Killer waves are no reason to fear cruising

Anyone reading this post has probably already seen the banner headlines on and in other places Giant waves hit cruise ship – 2 passengers killed.

Or maybe your parents have sent you the story, either because they want to cancel their cruise vacation, or they are worried about yours.

But before anyone panics, a few words.

First, any vacation deaths are awful and this post does not mean to disregard the tragedy of two people apparently just being in the wrong place at the wrong time.

But in reality, even before we hear the whole story, this was an incredibly isolated incident.

The ship, the “Louis Majesty,” was operated by the Greek Louis cruise line, and is the former “Norwegian Majesty.” Before that it was the “Royal Majesty,” for the now defunct Majesty Cruise Lines.

This 40,000 ton ship was built in 1992. It was operated most recently by NCL until December 2009 when Louis Cruise Lines took over operations.

And 40,000 tons, quite frankly, is much smaller than the average ship sailing for companies that cater to Americans. In an era where “bigger is better,” not all cruise ships are in the over 200,000 tonnage range of the Oasis of the Seas, but most of them are at least twice the size of the Louis Majesty.

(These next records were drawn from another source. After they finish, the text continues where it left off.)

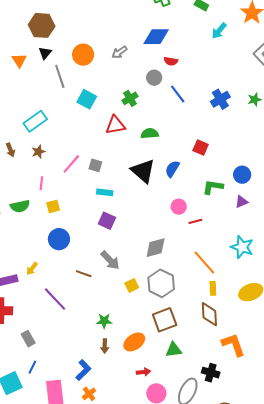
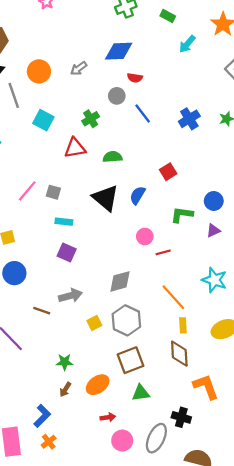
red square: (201, 148) -> (168, 172), turned 35
gray arrow: (110, 260) -> (70, 296), turned -60
brown arrow: (105, 346) -> (65, 389), turned 32

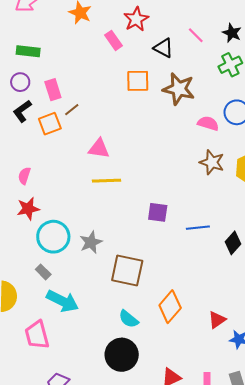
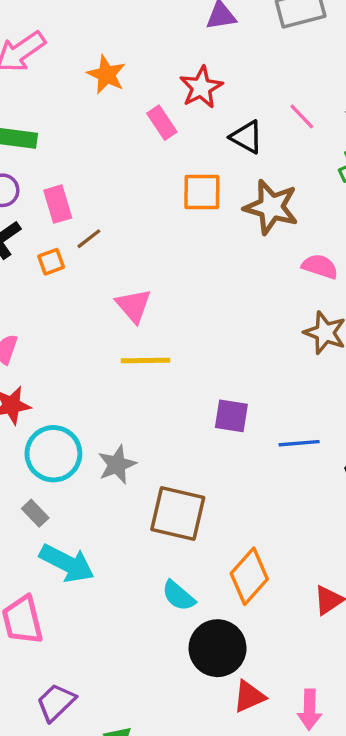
orange square: (50, 124) -> (51, 262), size x0.7
pink triangle: (99, 149) -> (134, 306), turned 40
black circle: (122, 355) -> (218, 648), moved

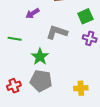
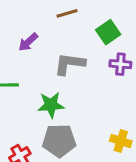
green star: (40, 57) -> (51, 105), turned -30
yellow cross: (81, 88) -> (121, 141), turned 32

In fact, Holland America even prides themselves on their more “intimate” ships, and the Oosterdam, which I sailed on in December, is over 82,000 tons. To be sure, even if you don’t think “bigger is better,” bigger ships are more resistant to waves and weather.

In addition, this ship was sailing off the coast of Marseilles, France, where the weather is in the chilly range of 40 degrees.

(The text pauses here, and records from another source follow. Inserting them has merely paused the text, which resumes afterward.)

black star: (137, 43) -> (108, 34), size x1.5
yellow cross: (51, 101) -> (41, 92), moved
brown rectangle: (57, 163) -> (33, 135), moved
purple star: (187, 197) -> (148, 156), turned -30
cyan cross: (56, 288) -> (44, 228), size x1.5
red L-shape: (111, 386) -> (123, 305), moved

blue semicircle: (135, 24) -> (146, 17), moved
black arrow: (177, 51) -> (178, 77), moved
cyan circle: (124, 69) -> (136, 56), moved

As an agent, I occasionally get requests for European cruises in winter, but tell people, cruise lines that cater to Americans generally don’t do them. And there’s a reason. It’s cold and the seas can be rough.

Even the Queen Mary 2, a ship built for transatlantic travel, doesn’t start her crossings until April.

Many Europeans, however, like to be able to cruise locally, so some cruise lines over there do offer the product. In general, the worst passenger risks are seasickness and having to spend a good deal of the cruise indoors.

But NOTHING is 100 percent safe, and again, what happened to the “Louis Majesty” was awful. On the other hand, as far as cruise worries go, you’re more likely to be at risk on the drive from the airport to the ship, or dashing across the street in a port city.